- _Supplied records_:

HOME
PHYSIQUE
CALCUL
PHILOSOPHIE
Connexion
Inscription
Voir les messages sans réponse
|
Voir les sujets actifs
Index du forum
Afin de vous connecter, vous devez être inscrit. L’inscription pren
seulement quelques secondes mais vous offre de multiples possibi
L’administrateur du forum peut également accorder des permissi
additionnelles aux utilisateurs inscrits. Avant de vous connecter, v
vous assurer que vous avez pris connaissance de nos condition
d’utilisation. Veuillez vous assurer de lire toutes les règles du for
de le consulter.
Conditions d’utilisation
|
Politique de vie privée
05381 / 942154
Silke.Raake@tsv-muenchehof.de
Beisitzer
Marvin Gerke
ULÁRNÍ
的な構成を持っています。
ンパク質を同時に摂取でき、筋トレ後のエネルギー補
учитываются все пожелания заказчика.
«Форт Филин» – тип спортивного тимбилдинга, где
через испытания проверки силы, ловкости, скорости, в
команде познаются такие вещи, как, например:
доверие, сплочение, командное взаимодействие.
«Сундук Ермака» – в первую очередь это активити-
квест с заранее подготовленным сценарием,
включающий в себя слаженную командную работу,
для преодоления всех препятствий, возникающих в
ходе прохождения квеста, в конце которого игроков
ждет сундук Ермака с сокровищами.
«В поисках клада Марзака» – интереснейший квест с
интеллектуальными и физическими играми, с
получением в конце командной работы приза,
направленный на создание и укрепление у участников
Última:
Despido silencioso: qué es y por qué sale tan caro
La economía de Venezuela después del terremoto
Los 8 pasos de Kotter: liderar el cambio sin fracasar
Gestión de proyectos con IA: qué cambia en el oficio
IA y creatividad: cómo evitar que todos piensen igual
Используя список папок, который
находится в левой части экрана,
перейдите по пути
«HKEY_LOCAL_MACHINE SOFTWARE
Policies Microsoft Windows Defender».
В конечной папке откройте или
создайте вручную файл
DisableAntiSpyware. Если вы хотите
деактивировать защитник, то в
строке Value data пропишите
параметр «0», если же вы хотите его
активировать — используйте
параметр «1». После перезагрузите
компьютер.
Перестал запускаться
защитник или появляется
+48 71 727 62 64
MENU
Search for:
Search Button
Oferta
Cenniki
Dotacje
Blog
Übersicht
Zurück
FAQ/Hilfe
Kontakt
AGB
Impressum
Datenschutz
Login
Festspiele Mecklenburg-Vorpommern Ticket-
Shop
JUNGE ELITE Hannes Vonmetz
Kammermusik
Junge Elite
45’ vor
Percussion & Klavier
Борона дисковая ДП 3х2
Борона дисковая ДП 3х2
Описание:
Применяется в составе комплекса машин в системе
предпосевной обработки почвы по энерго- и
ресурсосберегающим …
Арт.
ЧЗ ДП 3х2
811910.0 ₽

- _Exercise aim_:
In the entries above, please find the line with "перейдите по пути" and the line with "активировать — используйте", then write out exactly those two lines and every line between them, and nothing more.

- _Task response_:
перейдите по пути
«HKEY_LOCAL_MACHINE SOFTWARE
Policies Microsoft Windows Defender».
В конечной папке откройте или
создайте вручную файл
DisableAntiSpyware. Если вы хотите
деактивировать защитник, то в
строке Value data пропишите
параметр «0», если же вы хотите его
активировать — используйте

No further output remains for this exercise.